After half a century of wine talk, it's easy to get jaded. One more "Vintage of The Century" or "Top 10 List" or "The Greatest" and it all becomes an audible blur. Then a vintage like 2017 in the Rhone comes along and has you standing on your head trying to believe it. Well, we're believers.
It also helps that we get to feature a wine from one of our favorite producers, Ogier, and especially from a lesser known appellation, Vacqueyras. Etienne Ogier established his negociant business with his sons in 1859. They bought finished wines from small producers, blended them, and sold them under their own name. By 1895, they began producing Chateauneuf-du-Pape.
It wasn't until 1948 that they had their own estate winery and could make wine from their vineyards. It's that kind of dedication we admire most of our producers. As the pecking order goes, Chateauneuf-du-Pape is at the top.
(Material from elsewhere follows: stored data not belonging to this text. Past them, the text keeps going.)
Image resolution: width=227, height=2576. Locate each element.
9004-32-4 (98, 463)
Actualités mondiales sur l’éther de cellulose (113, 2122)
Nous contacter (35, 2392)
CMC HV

Then comes Gigondas, Vacqueyras, and Cotes du Rhone. But, when a vintage like 2017 comes along the lines get very blurry.
Last year, we featured their 2017 Cotes du Rhone that most tasters thought was Chateauneuf-du-Pape and it was one-fourth the price. This selection is in similar territory. The blend is equal parts of Grenache, Syrah, and Mourvedre aged in large casks. The blend offers monumental flavors of black cherry and spice with hints of floral notes and anise. Braised goat or lamb shanks would do nicely.